**Material for this task**
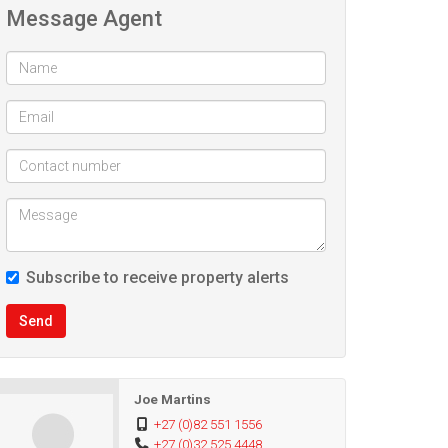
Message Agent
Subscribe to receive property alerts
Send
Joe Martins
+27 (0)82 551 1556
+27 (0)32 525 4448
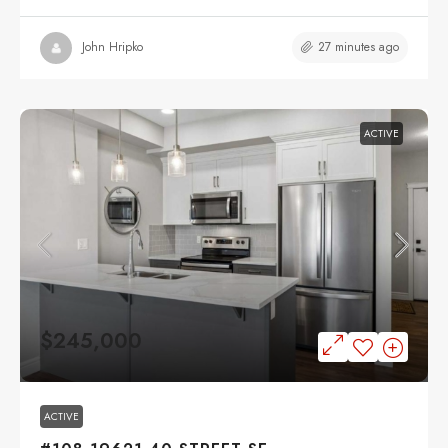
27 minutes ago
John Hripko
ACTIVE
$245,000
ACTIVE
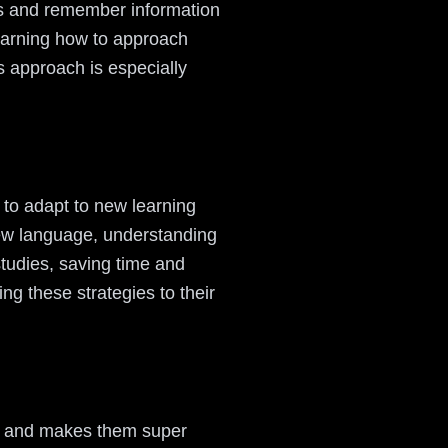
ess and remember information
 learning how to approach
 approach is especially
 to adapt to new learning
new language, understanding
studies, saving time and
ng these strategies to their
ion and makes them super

---

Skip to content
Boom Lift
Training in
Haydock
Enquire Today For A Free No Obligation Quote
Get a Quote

**What you will do**
Among the lines of the data above, count those holding "approach" and state only the number.

**Task output**
2